### Task goal
Please write out all of the entries without altering anything.

+++++

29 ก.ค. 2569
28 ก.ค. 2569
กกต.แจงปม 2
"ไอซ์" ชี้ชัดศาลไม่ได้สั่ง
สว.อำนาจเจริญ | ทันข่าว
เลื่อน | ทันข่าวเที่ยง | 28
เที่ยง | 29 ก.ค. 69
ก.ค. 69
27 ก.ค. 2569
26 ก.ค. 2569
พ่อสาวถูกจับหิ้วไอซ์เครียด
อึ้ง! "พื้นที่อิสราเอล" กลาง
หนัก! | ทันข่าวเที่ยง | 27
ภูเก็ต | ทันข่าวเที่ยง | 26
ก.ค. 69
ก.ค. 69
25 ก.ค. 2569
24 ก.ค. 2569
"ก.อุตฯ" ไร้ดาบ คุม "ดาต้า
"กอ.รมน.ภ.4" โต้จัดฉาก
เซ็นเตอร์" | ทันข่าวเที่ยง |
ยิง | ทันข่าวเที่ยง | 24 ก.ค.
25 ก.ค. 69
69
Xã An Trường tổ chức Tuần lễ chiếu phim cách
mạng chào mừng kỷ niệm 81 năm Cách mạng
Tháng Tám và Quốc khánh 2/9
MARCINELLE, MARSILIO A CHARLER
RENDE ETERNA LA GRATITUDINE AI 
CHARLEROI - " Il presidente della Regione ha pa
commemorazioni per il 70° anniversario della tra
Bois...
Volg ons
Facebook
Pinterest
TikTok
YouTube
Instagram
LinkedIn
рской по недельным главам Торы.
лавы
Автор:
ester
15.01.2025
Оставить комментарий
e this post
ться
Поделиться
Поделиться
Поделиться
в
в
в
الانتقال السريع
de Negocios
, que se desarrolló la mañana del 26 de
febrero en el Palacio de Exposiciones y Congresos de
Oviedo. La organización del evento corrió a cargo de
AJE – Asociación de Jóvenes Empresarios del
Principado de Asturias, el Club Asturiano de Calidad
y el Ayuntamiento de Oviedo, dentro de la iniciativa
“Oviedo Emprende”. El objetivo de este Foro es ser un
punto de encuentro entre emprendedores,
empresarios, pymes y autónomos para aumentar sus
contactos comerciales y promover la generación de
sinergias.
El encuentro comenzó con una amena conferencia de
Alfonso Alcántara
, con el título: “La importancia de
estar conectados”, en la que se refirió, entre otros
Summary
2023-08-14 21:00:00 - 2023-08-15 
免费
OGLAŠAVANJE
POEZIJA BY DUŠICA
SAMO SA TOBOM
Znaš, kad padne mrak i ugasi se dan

+++++

### Response to this task
29 ก.ค. 2569
28 ก.ค. 2569
กกต.แจงปม 2
"ไอซ์" ชี้ชัดศาลไม่ได้สั่ง
สว.อำนาจเจริญ | ทันข่าว
เลื่อน | ทันข่าวเที่ยง | 28
เที่ยง | 29 ก.ค. 69
ก.ค. 69
27 ก.ค. 2569
26 ก.ค. 2569
พ่อสาวถูกจับหิ้วไอซ์เครียด
อึ้ง! "พื้นที่อิสราเอล" กลาง
หนัก! | ทันข่าวเที่ยง | 27
ภูเก็ต | ทันข่าวเที่ยง | 26
ก.ค. 69
ก.ค. 69
25 ก.ค. 2569
24 ก.ค. 2569
"ก.อุตฯ" ไร้ดาบ คุม "ดาต้า
"กอ.รมน.ภ.4" โต้จัดฉาก
เซ็นเตอร์" | ทันข่าวเที่ยง |
ยิง | ทันข่าวเที่ยง | 24 ก.ค.
25 ก.ค. 69
69
Xã An Trường tổ chức Tuần lễ chiếu phim cách
mạng chào mừng kỷ niệm 81 năm Cách mạng
Tháng Tám và Quốc khánh 2/9
MARCINELLE, MARSILIO A CHARLER
RENDE ETERNA LA GRATITUDINE AI 
CHARLEROI - " Il presidente della Regione ha pa
commemorazioni per il 70° anniversario della tra
Bois...
Volg ons
Facebook
Pinterest
TikTok
YouTube
Instagram
LinkedIn
рской по недельным главам Торы.
лавы
Автор:
ester
15.01.2025
Оставить комментарий
e this post
ться
Поделиться
Поделиться
Поделиться
в
в
в
الانتقال السريع
de Negocios
, que se desarrolló la mañana del 26 de
febrero en el Palacio de Exposiciones y Congresos de
Oviedo. La organización del evento corrió a cargo de
AJE – Asociación de Jóvenes Empresarios del
Principado de Asturias, el Club Asturiano de Calidad
y el Ayuntamiento de Oviedo, dentro de la iniciativa
“Oviedo Emprende”. El objetivo de este Foro es ser un
punto de encuentro entre emprendedores,
empresarios, pymes y autónomos para aumentar sus
contactos comerciales y promover la generación de
sinergias.
El encuentro comenzó con una amena conferencia de
Alfonso Alcántara
, con el título: “La importancia de
estar conectados”, en la que se refirió, entre otros
Summary
2023-08-14 21:00:00 - 2023-08-15 
免费
OGLAŠAVANJE
POEZIJA BY DUŠICA
SAMO SA TOBOM
Znaš, kad padne mrak i ugasi se dan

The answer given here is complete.